O WWF-Brasil vê com profunda preocupação a decisão do governo federal, por meio da Agência Nacional de Petróleo e do Ibama (Instituto Brasileiro do Meio Ambiente e dos Recursos Naturais Renováveis), em incluir blocos das bacias de Jacuípe (3 blocos) e Camamu-Almada (4 blocos) na 16ª Rodada de Licitações para Concessões de Petróleo e Gás, anunciada esta semana. As áreas se localizam nas proximidades da Bacia de Abrolhos, reconhecido patrimônio da biodiversidade marinha brasileira.

O primeiro ponto de atenção se deve ao fato de que as análises técnicas do Ibama, contrárias à exploração, foram ignoradas pela direção do órgão cuja missão é “proteger o meio ambiente, garantir a qualidade ambiental e assegurar a sustentabilidade no uso dos recursos naturais, executando as ações de competência federal”.

Parecer técnico do Ibama, de março de 2019 (Informação Técnica nº 7/2019-COPROD/CGMAC/DILIC), propõe a exclusão da totalidade das áreas a serem ofertadas nas bacias de Jacuípe (3 blocos) e Camamu-Almada (4 blocos) por riscos à biodiversidade da Bacia de Abrolhos.
“Colocar em risco a Bacia de Abrolhos em nome de uma possível exploração de petróleo é uma decisão equivocada. Ao sobrepor o interesse econômico à proteção da biodiversidade se expõe uma visão de curto prazo sobre as riquezas que a natureza pode nos oferecer, sobretudo nos oceanos de onde retiramos alimentos e proteção. Além disso, ela traz a insistência em um modelo energético que privilegia os combustíveis fósseis, um caminho do qual deveríamos nos desviar”, afirma Mauricio Voivodic, diretor-executivo do WWF-Brasil.

Com base em informações disponíveis no Relatório de Impacto Ambiental de Perfuração disponibilizado pela empresa, traz grande preocupação a possível emissão de uma licença para as atividades de perfuração, segundo manifestação de um conjunto de organizações ainda em 2013 (Conservação Internacional, Gambá, Instituto Amigos da Reserva da Biosfera da Mata Atlântica, Instituto Baleia Jubarte, PANGEA, Projeto Coral Vivo, Fundação SOS Mata Atlântica). Ainda segundo esta manifestação, “as simulações de vazamento de pior caso indicam grande risco de impacto aos ambientes costeiros próximos – especialmente manguezais que possuem alta sensibilidade ao óleo e em toda a Região dos Abrolhos“.
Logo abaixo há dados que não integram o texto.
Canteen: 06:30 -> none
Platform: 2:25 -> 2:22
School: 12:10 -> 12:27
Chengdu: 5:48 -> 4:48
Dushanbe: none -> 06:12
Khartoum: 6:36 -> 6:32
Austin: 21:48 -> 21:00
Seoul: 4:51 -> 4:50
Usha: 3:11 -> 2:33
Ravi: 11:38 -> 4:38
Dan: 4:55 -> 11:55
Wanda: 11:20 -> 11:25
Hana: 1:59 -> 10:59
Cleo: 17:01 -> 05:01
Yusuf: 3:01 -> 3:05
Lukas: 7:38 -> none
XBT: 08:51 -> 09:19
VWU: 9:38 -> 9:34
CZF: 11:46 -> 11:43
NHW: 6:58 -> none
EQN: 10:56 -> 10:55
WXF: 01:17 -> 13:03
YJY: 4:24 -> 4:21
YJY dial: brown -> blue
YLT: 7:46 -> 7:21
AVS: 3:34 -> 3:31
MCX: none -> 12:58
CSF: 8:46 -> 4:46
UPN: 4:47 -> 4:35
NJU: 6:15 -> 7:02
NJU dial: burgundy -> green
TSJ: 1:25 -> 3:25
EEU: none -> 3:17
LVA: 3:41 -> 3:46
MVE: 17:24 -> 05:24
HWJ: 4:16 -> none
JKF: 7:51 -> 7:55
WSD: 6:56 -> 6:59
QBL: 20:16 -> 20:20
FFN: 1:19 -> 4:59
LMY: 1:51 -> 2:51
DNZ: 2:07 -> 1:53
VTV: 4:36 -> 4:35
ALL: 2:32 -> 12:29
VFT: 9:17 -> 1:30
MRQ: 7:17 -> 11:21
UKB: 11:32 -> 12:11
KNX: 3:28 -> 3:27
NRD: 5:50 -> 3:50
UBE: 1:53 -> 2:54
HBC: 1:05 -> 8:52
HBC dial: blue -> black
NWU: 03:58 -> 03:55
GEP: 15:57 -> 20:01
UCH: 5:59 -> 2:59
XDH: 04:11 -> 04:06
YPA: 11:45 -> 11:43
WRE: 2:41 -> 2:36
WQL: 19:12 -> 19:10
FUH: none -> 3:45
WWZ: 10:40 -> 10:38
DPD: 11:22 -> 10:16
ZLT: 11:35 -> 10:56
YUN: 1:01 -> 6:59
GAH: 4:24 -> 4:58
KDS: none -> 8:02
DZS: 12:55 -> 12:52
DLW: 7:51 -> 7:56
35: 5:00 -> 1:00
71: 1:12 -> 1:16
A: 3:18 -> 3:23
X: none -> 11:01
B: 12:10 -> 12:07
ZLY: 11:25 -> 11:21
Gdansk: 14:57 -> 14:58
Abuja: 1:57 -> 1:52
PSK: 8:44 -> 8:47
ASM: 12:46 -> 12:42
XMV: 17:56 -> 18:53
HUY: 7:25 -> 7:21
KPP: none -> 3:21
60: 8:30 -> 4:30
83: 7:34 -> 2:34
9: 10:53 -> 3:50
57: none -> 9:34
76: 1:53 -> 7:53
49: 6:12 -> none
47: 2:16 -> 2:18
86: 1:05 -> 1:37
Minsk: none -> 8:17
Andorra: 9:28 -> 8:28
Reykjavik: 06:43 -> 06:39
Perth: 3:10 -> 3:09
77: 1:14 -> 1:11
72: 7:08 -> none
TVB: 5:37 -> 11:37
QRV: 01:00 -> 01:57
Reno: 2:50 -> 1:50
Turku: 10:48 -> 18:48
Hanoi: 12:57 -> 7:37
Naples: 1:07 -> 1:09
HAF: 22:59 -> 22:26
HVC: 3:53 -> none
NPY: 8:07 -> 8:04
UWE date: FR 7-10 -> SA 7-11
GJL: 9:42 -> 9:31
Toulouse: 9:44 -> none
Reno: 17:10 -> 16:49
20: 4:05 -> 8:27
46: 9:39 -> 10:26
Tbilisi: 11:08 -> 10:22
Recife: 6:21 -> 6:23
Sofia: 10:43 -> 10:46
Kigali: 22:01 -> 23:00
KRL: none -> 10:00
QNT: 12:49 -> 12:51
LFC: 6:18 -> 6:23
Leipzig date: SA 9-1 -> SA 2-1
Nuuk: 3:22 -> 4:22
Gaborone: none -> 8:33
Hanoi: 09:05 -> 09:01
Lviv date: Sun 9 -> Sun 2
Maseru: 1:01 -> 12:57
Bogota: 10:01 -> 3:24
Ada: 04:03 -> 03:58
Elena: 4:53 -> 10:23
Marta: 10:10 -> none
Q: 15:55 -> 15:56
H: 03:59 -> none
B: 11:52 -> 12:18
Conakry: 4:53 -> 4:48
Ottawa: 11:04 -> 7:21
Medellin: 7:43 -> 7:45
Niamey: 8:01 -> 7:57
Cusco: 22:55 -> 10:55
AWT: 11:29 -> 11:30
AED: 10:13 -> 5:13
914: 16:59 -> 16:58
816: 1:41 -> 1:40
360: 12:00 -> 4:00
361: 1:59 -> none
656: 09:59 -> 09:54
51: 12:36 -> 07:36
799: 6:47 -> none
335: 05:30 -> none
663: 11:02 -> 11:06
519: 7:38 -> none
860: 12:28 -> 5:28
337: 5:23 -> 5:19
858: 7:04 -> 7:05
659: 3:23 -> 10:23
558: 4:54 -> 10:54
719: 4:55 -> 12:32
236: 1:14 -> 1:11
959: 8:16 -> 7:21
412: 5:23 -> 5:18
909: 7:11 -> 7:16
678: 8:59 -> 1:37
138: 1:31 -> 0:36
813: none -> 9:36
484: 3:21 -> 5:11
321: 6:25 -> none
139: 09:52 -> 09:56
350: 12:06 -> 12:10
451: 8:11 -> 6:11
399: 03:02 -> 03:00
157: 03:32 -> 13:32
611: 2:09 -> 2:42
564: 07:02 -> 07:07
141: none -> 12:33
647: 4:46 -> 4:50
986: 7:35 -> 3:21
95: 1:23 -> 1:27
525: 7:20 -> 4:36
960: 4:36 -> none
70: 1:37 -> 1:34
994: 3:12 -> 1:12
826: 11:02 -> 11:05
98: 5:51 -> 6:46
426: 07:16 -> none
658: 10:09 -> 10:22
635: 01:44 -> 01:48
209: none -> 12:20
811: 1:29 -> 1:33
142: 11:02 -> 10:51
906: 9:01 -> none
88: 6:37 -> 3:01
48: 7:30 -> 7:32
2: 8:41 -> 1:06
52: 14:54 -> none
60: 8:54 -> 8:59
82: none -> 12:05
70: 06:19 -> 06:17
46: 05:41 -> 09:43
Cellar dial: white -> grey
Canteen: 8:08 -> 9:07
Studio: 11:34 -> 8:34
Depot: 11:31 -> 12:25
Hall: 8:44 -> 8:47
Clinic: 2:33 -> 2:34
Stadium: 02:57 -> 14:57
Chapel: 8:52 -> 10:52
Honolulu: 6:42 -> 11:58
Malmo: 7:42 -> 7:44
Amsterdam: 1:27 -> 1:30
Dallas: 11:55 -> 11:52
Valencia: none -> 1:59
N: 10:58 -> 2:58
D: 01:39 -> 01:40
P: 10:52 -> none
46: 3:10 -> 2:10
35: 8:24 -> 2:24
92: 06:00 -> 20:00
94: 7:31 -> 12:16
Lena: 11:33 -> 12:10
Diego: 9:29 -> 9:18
Em segundo lugar, é preciso manter a proteção garantida por lei do Parque Nacional Marinho dos Abrolhos. Criado por Decreto Federal 88218/1983, o Parque resguarda uma área de 87.943 ha no Banco de Abrolho, região reconhecida como o maior e mais complexo ambiente coralíneo do Atlântico Sul, abrigando a maior “bidoversidade marinha, o principal berçário das baleias jubartes, além de abrigar importantes áreas de reprodução e alimentação de aves e tartarugas marinhas”, segundo o próprio Ministério do Meio Ambiente.

Por último, mas não menos importante, é preciso dar o devido valor e lugar das informações técnico-científicas e fortalecer os órgãos que têm como trabalho e missão fornecer informações objetivas para nos guiar para uma economia de baixo carbono, ambientalmente correta e socialmente justa.